Activity:
Count the lines of the data below that include the string "Mischel", and provide nothing but the result.

▼

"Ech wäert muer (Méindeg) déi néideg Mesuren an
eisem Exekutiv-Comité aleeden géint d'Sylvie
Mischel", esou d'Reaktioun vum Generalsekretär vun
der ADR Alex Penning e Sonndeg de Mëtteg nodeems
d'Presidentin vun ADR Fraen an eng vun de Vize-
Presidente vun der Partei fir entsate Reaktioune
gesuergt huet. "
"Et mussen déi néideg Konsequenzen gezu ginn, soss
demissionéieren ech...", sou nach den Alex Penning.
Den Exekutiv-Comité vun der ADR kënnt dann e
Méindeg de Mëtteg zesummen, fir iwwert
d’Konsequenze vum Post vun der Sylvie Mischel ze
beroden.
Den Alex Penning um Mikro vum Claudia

▲

Task output:
2